Lane is brought up in Cornwall, England, and begins his career as an apprentice painting restorer and later becomes a successful art dealer in London.

Through regular visits to the home of his aunt, Lady Gregory, in Coole Park, near Gort in County Galway, Lane remains in contact with Ireland. He soon counts among his family, friends, and social circle those who collectively form the core of the Irish cultural renaissance in the early decades of the 20th century.

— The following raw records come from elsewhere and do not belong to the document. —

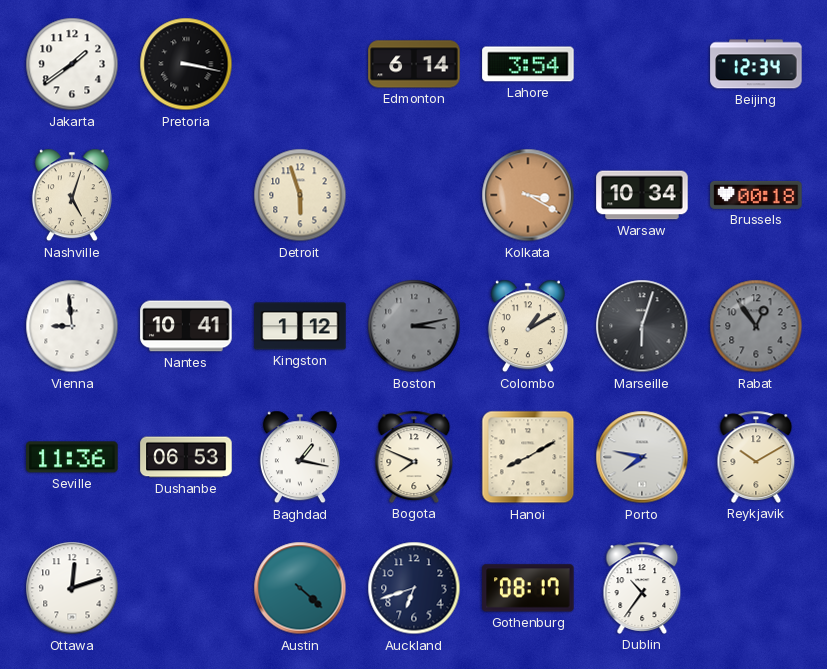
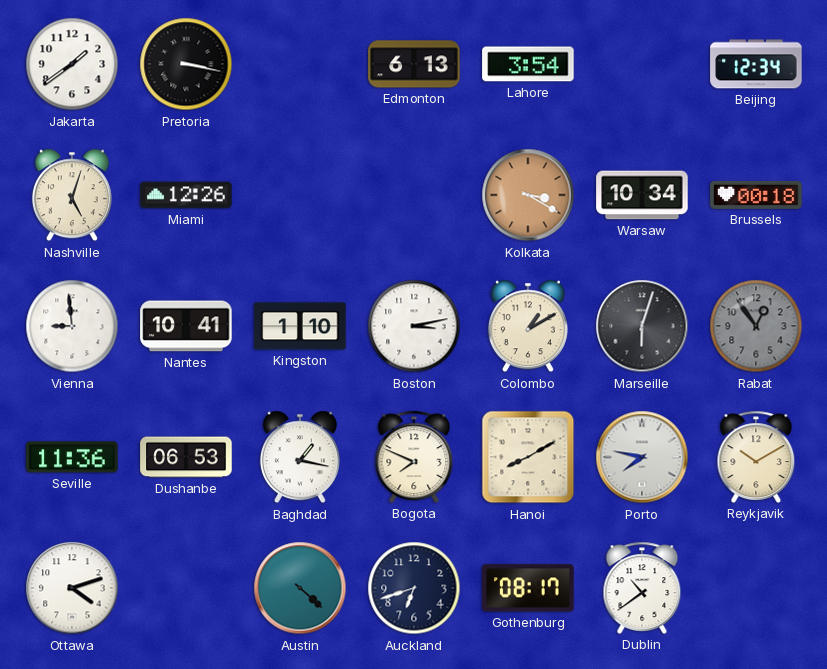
Edmonton: 6:14 -> 6:13
Miami: none -> 12:26
Detroit: 5:57 -> none
Kingston: 1:12 -> 1:10
Boston dial: grey -> white
Ottawa: 12:12 -> 4:12
Dublin: 10:36 -> 10:39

Extolling the cause of Irish art abroad, Lane also becomes one of the foremost collectors and dealers of Impressionist paintings in Europe, and amongst those works purchased by him for the new gallery are La Musique aux Tuileries by Édouard Manet, Sur la Plage by Edgar Degas, Les Parapluies by Pierre-Auguste Renoir, and La Cheminée by Jean-Édouard Vuillard.

The Municipal Gallery of Modern Art opens in January 1908 in temporary premises in Harcourt Street, Dublin. Lane hopes that Dublin Corporation will run it, but the corporation is unsure if it will be financially viable. Lane does not live to see his gallery permanently located as he dies on May 7, 1915, during the sinking of the RMS Lusitania off the west coast of Cork. The gallery, extended in 2005, is now in Parnell Square in central Dublin.

For his “services to art” in Ireland, Lane is knighted in June 1909 at the comparatively young age of 33.

Following his death, Lane’s will bequeaths his collection to London, but an unwitnessed later codicil bequeaths it to Dublin. Having possession, London’s National Gallery does not recognise the codicil. At the request of Lane’s aunt, Lady Gregory, W.T. Cosgrave, leader of the Irish Government unsuccessfully approaches Ramsay MacDonald on the matter in 1929. When John A. Costello becomes Taoiseach in 1948, he initiates further negotiations with the government of the United Kingdom, eventually leading to a compromise in 1959, under Taoiseach Seán Lemass, whereby half of the Lane Bequest will be loaned and shown in Dublin every five years. In 1993 the agreement is varied so that 31 of the 39 paintings would stay in Ireland. The remaining 8 are divided into two groups, so that four would be loaned for six years at a time to Dublin. In 2008, The National Gallery in London arranges for the entire collection to be on display in Dublin together for the first time.